┌────────

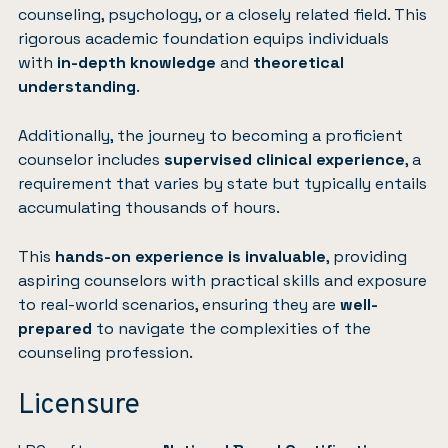
counseling, psychology, or a closely related field. This
rigorous academic foundation equips individuals
with
in-depth knowledge
and
theoretical
understanding
.
Additionally, the journey to becoming a proficient
counselor includes
supervised clinical experience
, a
requirement that varies by state but typically entails
accumulating thousands of hours.
This
hands-on experience is invaluable
, providing
aspiring counselors with practical skills and exposure
to real-world scenarios, ensuring they are
well-
prepared
to navigate the complexities of the
counseling profession.
Licensure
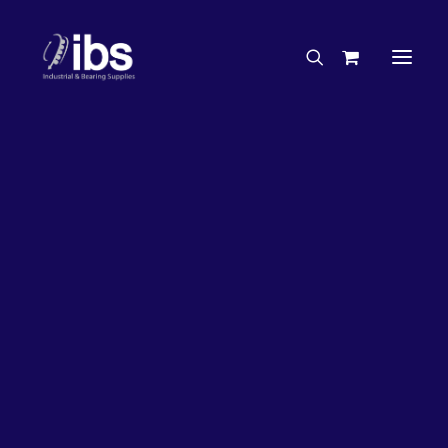
Charities & Sponsorships
Careers
Engineering Services
27%
OFF!
Search By Brand
Search By Product
Case Studies
“How To” Guides
Buyer’s Guides
Specials
Bearings
Belts
Bosch Parts
Chains & Accessories
Gearbox & Motors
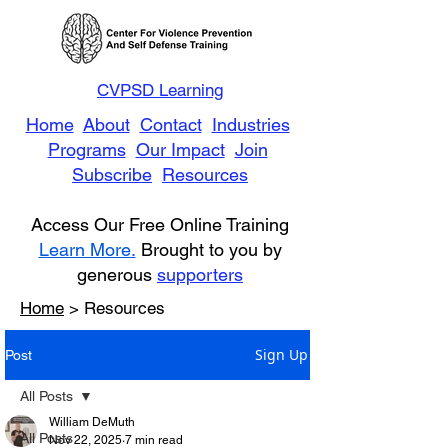
CVPSD Learning
Home
About
Contact
Industries
Programs
Our Impact
Join
Subscribe
Resources
Access Our Free Online Training
Learn More.
Brought to you by
generous
supporters
Home
> Resources
Sign Up
Post
All Posts
William DeMuth
All Posts
Nov 22, 2025
7 min read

└────────

TASK TO CARRY OUT: Apart from the pictures, all of the data must be duplicated exactly as shown above.

RESPONSE AREA:
counseling, psychology, or a closely related field. This
rigorous academic foundation equips individuals
with
in-depth knowledge
and
theoretical
understanding
.
Additionally, the journey to becoming a proficient
counselor includes
supervised clinical experience
, a
requirement that varies by state but typically entails
accumulating thousands of hours.
This
hands-on experience is invaluable
, providing
aspiring counselors with practical skills and exposure
to real-world scenarios, ensuring they are
well-
prepared
to navigate the complexities of the
counseling profession.
Licensure
Charities & Sponsorships
Careers
Engineering Services
27%
OFF!
Search By Brand
Search By Product
Case Studies
“How To” Guides
Buyer’s Guides
Specials
Bearings
Belts
Bosch Parts
Chains & Accessories
Gearbox & Motors
CVPSD Learning
Home
About
Contact
Industries
Programs
Our Impact
Join
Subscribe
Resources
Access Our Free Online Training
Learn More.
Brought to you by
generous
supporters
Home
> Resources
Sign Up
Post
All Posts
William DeMuth
All Posts
Nov 22, 2025
7 min read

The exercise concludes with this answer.